As it has been said “A Project Manager is like a mid wife- he/she delivers the baby, hands it over to the mother and moves on. The baby being the product and the mother being the Product Manager”
The Project Manager cares for the product up until the product is delivered and then hands the responsibility over to the mother.
Whereas the Product Manager’s role is very similar to that of mother’s role, he conceives the idea, runs with it for months, through gathering information about product requirements, development, testing etc. He goes through the exercise of bringing that product to market and then supports it until it goes obsolete.
One of the key arguments here is to clearly define the difference between project and product management.
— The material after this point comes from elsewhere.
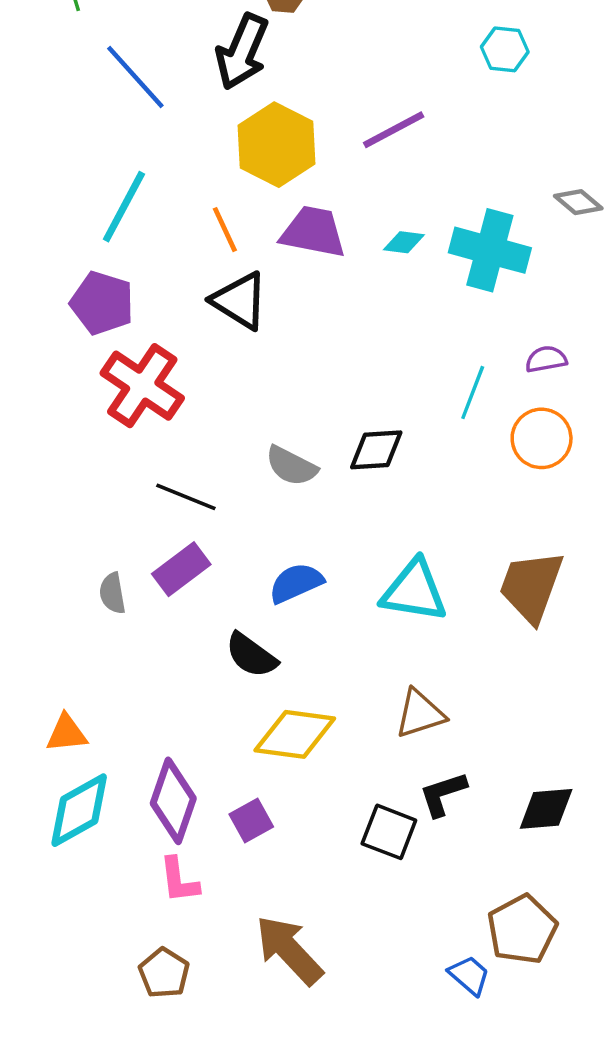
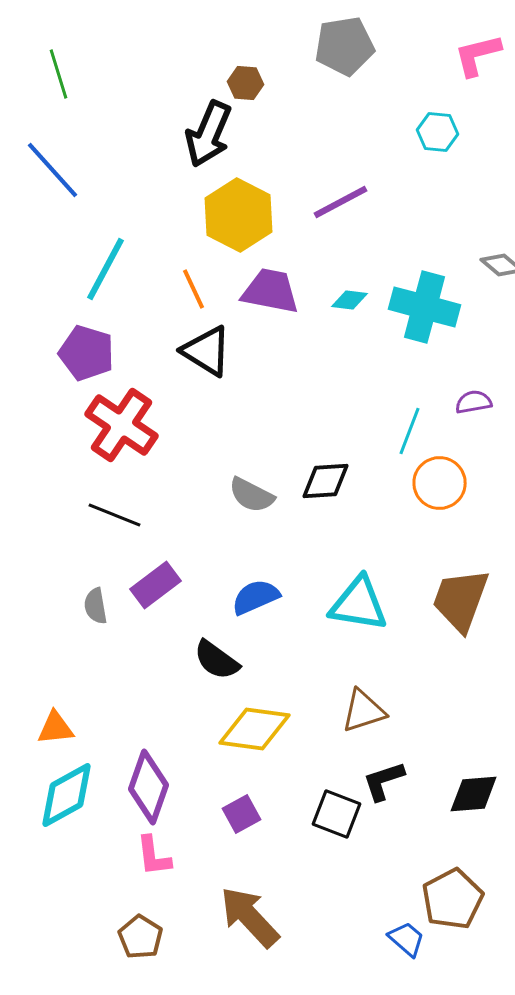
blue line: (135, 77) -> (53, 170), moved
orange circle: (542, 438) -> (440, 483), moved
black line: (186, 497) -> (115, 515), moved
purple square: (251, 820) -> (242, 814), moved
Product managers are focused on what to build when, and Project managers are focused on how to build it and who is going to develop or provide which parts when.
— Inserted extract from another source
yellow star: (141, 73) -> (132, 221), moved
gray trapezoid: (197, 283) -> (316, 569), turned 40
Project managers are responsible for the successful delivery of a project — a one-time endeavour with a goal, scope, deadline, budget, and other constraints.
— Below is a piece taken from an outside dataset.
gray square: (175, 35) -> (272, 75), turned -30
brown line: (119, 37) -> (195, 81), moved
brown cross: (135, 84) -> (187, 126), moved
A project manager will work to align resources, manage issues and risks, and basically coordinate all of the various elements necessary to complete the project.
As they relate to products, projects can be undertaken to build a product, to add new features to a product, or create new versions or extensions of a product. When the project is complete, the project manager will usually move to a new project, which may be related to a different product.
Product managers are responsible for the overall and ongoing success of a product. Once the project to build the product is complete and the project manager has moved on, the product manager remains to manage the product through the entire life cycle.
Other projects related to the product may be initiated, with the product manager being the one constant stream throughout, defining the project goals and guiding the team to accomplish the business objectives that have been defined.
One challenge of the two roles is that they can appear to be at odds with each other. A product manager may want to add a lot of features to meet observed customer needs, but the project manager may want to keep scope as small as possible so that the project is delivered on time and under budget.